I've been thinking about heaven lately. I want to imagine that such a place really exists. That when we die we don't just go back to the earth,'dust to dust'. Is there an after life? I'm very cynical regarding this theory. I have said for a long time,'dead is dead'. When we die there is simply, 'nothing'. It would be nice to know that Lex was somewhere wonderful, that she is happy, not in pain and no longer afraid, it definitely would help me to know she still existed on some metaphysical level. Then, I wouldn't have to think about the completeness of her death, the finality of it. Alexis and I were as close as a mother and daughter could be, we spent a lot of time together especially the last year, part of me hoped that this closeness would afford me the ability to sense her, but, I don't feel her I don't even dream about her. Sometimes I stand in the middle of her room with my eyes closed trying to feel her and all I get is... nothing. I was told by a friend that after someone dies it takes a few months for them to acclimate to their new surroundings and once they have, you will dream about them. I don't know about this, what do you think? I also wonder about all those who have passed before, so many great minds, scientists and artists, I think about the waste that their deaths are. Where do all their thoughts and ideas go after they have died?
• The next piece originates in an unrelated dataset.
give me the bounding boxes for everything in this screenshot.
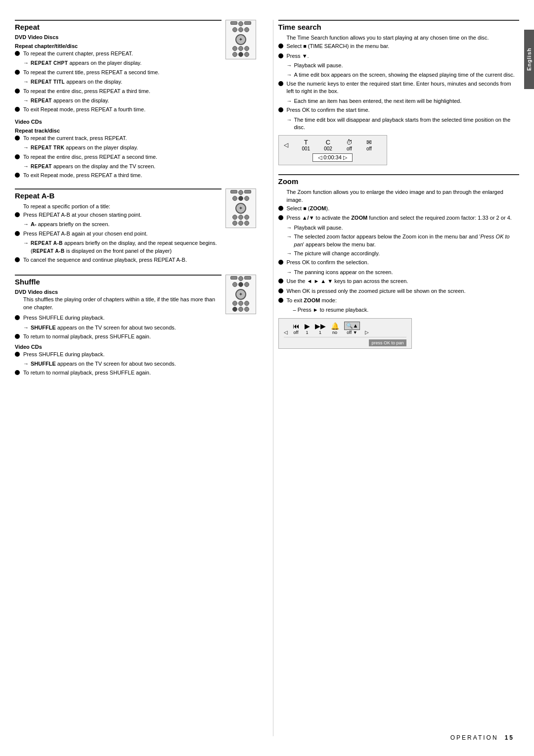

I have developed my own theory, if heaven really does exist then, I think it must be an amazing place, so beautiful, so incredible that if we knew of it we would all try to get in. No one would bother to get cured from illnesses because dieing would lead to the most wonderful after-life, no one would want to stay alive. Could this be the reason why it's so hard for our loved ones to contact us after they've died, because they might accidentally give us too much information about heaven? Is it also why if they do manage to reach us their messages are so cryptic?
I like this idea, it ties everything up in a nice little bow, answers all my questions and allows me to fantasize about Lex going on, unfortunalty, that's all I can do, pretend and hope that an afterlife really does exist then it would be all worth it.